Outsourcing: Boon or Bane for India

August 15, 2009 7 comments

Over last few years, business process outsourcing industry has grown tremendously. Outsourcing actually came to India long time back in eighties when many foreign airlines opened their back office centres in India. Huge difference between Indian National Rupee and US Dollar and cheap labour availability, who were willing to work in shifts (to provide 24 hours support to front office), prompted multinationals to come to India to increase their profit margin.

Outsourcing flourished in India as it realised India’s needs also. Increasing population, poverty and unemployment have always been long lasting issues for the biggest democracy of the world. Limited government jobs and fistful of companies in India were not sufficient enough to create ample job opportunities. Outsourcing came as a big relief to India. Good number of jobs was created. Indian foreign reserve started increasing providing a boost to economy. People who could not continue their studies after 12th standard, were also able to earn decent money, which was a mirage earlier. Once upon a time, educated people were wandering on streets, now even 12th standard pass out was able to sustain a decent life style. I could remember, when we were kids, we were often told to study hard by our parents and become IAS or other government servant. With each passing year, qualifying a government service, even upper divisional clerk or lower divisional clerk, became increasingly tougher. Probably population, with limited resources and slow economy growth were the reason behind that. In that scenario, outsourcing was nothing less than a boon for India.

But then, anything good comes at a cost. I do not know if I am qualified enough to pass such comments, but my expressions are the outcome of what I have observed and studied on outsourcing and Indian economy.

Many people have written on the cultural shock that Indian society has received with the advent of outsourcing. Youth is moving away from our culture and values.. blah blah. I won’t get into that, rather I would like to draw attention to the gradual intellectual incapability and complacency creeping into the youth of the nation.

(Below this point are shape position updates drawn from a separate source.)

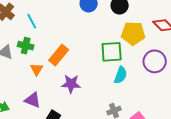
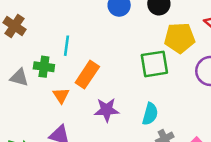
cyan line: (32, 21) -> (66, 46), moved, turned 42
cyan semicircle: (121, 75) -> (150, 114), moved

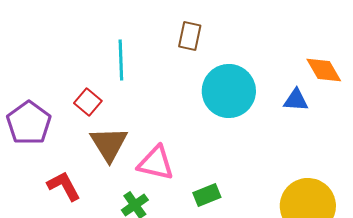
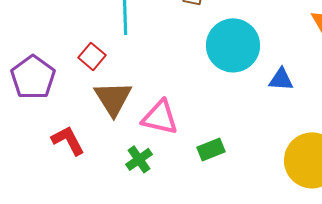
blue triangle: (296, 100) -> (281, 79), moved

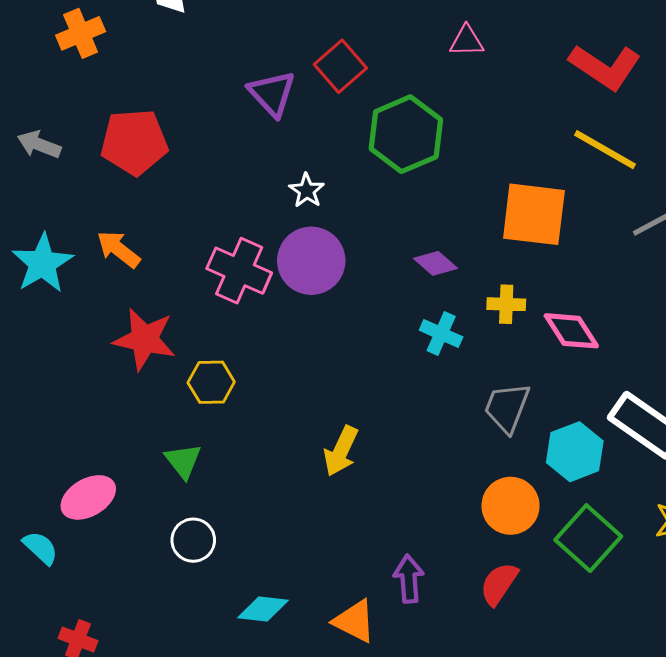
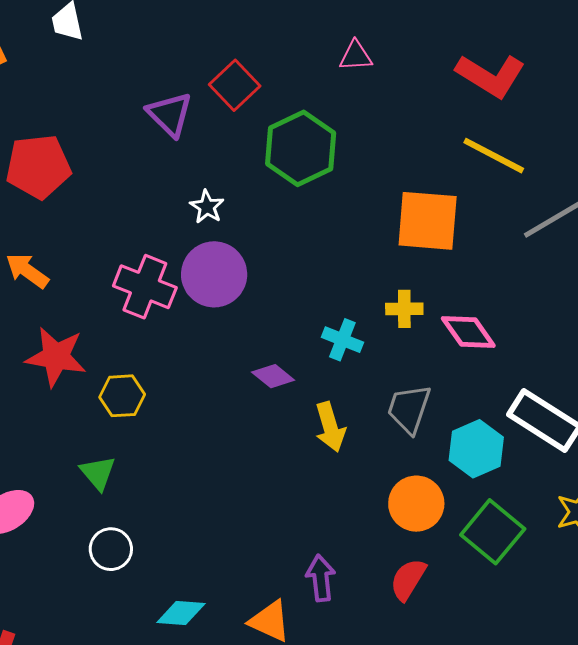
purple diamond: (435, 263) -> (273, 376), moved
yellow arrow: (341, 451) -> (330, 427), moved, turned -39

Based on my professional experience, I can say that only left over work comes to Indian software industry, which is labour intensive and does not require brain (with few exeptions as well), for example data entry, software testing etc. If I try to draw an analogy between software development works and constructing a multi-story building, the architecture, foundation and design part take place in US or Europe, the finishing or patching part comes to India. We paint a wall or do toilet/kitchen fittings, or if a wall was erected wrong and demolishing the wall and re-erecting would cost more there, then it would be sent to us. This is absolutely my understanding; please correct me if I am wrong. Such kind of work limits the learning curve as we do not get the exposure of high end work, which ends at the point where outsourcing starts. Over to that, today’s youth tastes money right after 12th standard while working in call centres. This is the time when youth passes through the transition phase of life. Instant money, with malls and pubs around, are enough to drift him away from long term goals and ambitions in life. Many a time it has been seen, that student intentionally left school after 12th standard as they found good source of income in call centres. In future India can witness huge number of school dropouts which would in turn affect Indian economy in many ways.

This outsourcing could be a big bubble in the making, which could shatter Indian economy in coming years, probably 10 years or 20 years or even after that.